Ekim Devrimi’yle birlikte kurulan Sovyetler Birliği’nde işsizlik, açlık, yoksulluk ve adaletsizlik yok edilirken insan aklının ve benliğinin özgürleşmesi en önemli kazanımlardan biri haline gelmiştir.

Merkezi planlamayla üretim ve sanayileşmede büyük hamleler gerçekleştirilmiştir. Planlama sadece sanayileşme ve üretimle sınırlı değildir. Eşit parasız bilimsel eğitim, toplumun entelektüel gelişimi, kültür ve sanatın bir ayrıcalık olmaktan çıkması, bilimin insanlık için en önemli başlık haline gelmesi, bilimsel ilerlemeler, eşit parasız sağlık hizmeti, kadınların toplumun eşit bileşenleri olarak özgürleşmesi, çalışma saatlerinin kısaltılması, insanın insan gibi yaşamasının koşullarının sağlanması…
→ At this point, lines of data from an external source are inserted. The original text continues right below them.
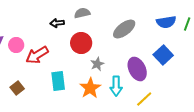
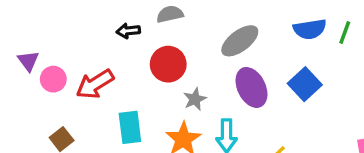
pink circle: (16, 45) -> (53, 79), moved
purple ellipse: (137, 69) -> (251, 87), moved

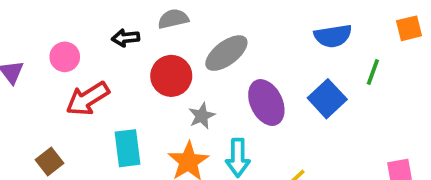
green line: (345, 32) -> (373, 72), moved
gray ellipse: (240, 41) -> (226, 53), moved
pink circle: (53, 79) -> (65, 57), moved

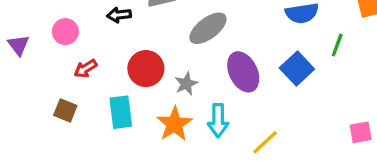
red circle: (171, 76) -> (146, 69), moved
red arrow: (88, 99) -> (85, 69), size x0.6
brown square: (50, 161) -> (65, 110), moved, turned -30

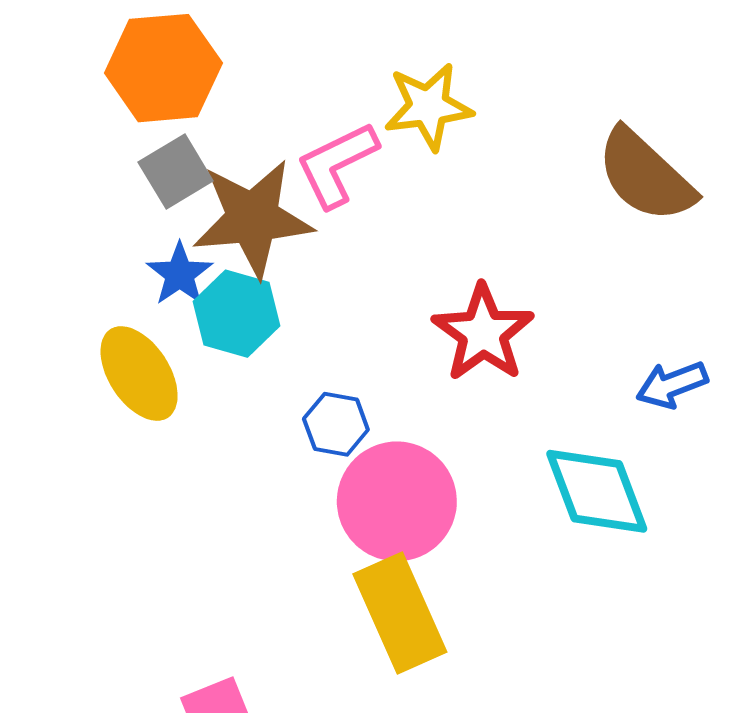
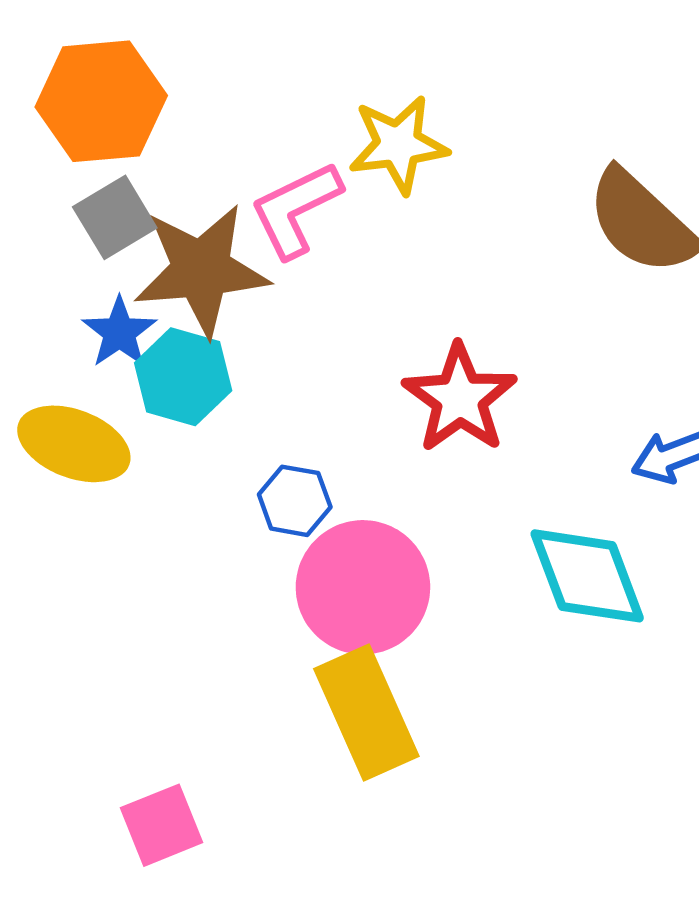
yellow ellipse: (139, 374) -> (74, 444), turned -36

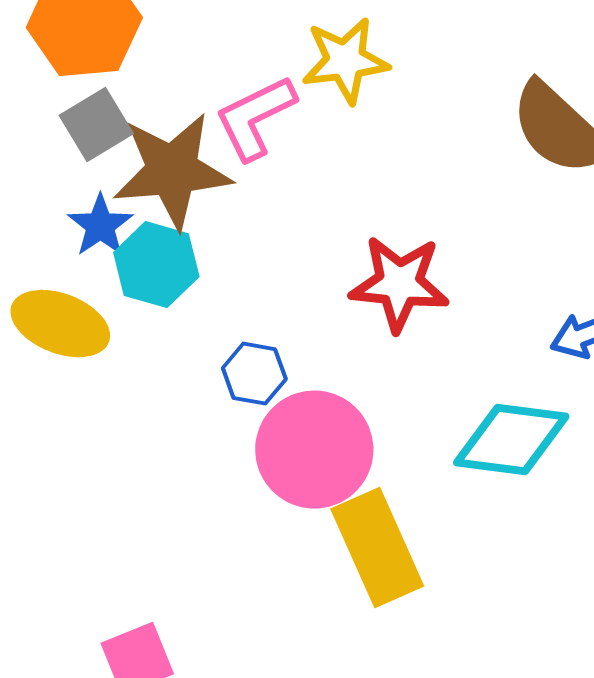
red star: (460, 398) -> (399, 284), turned -30
cyan diamond: (587, 576) -> (511, 440), turned -62
yellow rectangle: (366, 713) -> (377, 548), moved

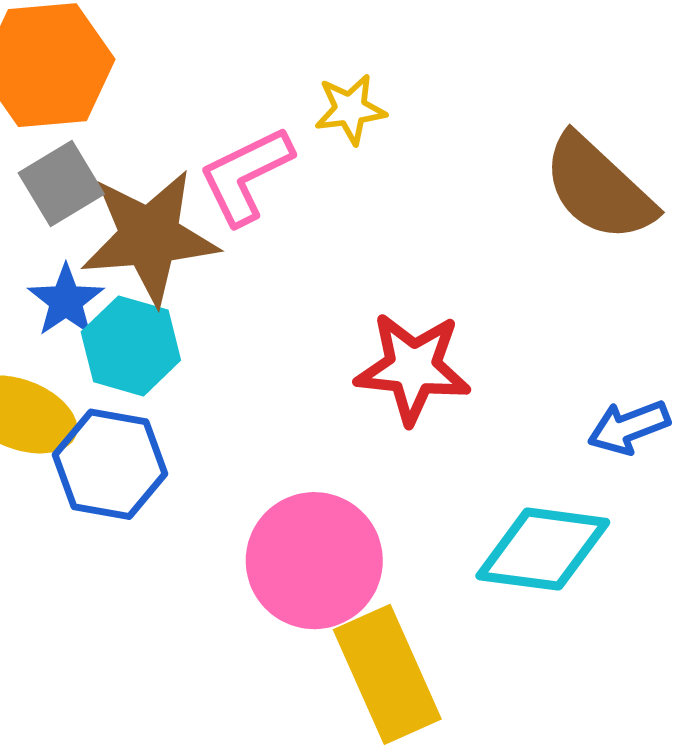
yellow star: (345, 61) -> (350, 109), size x0.7
blue hexagon: (254, 374) -> (110, 464), moved, size x1.5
Artık hiçbir şey eskisi gibi değildir. Halklar hapishanesi sömürücülerin başına yıkılırken Sovyet halklarıyla beraber dünya emekçileri için de karanlıktan çıkışın kapısı açılmıştır.

Sömürüye, eşitsizliğe ve adaletsizliğe karşı kurtuluşun emekçi sınıfların hakkı olduğu bunun için mücadelenin ve yeni bir düzenin kuruluşunun hem mümkün hem de bir hak olduğu bütün dünya halklarına Büyük Ekim Devrimi ile birlikte gösterilmiştir.

Bugün emperyalizmin bütün göz ardı etme çabalarına ve karalamalarına rağmen tarihsel gerçek açıktır: Sovyetler Birliği İkinci Dünya Savaşı’nda yirmi milyondan fazla insanını kaybederek faşizmi yenmiş ve bu zaferi de insanlığa armağan etmiştir.

Bütün dünyada, özellikle emperyalizmin işgal ve tahakkümündeki ülkelerde kurtuluş mücadelelerinin ateşi yanmaya, anti emperyalizm başat bir mücadele başlığı haline gelirken Sovyetler Birliği’nin siyasi ve toplumsal pratikleri dünya emekçilerine ilham olmuştur. Kapitalizm tavizler verirken, emekçi sınıflar önemli kazanımlar elde etmişlerdir.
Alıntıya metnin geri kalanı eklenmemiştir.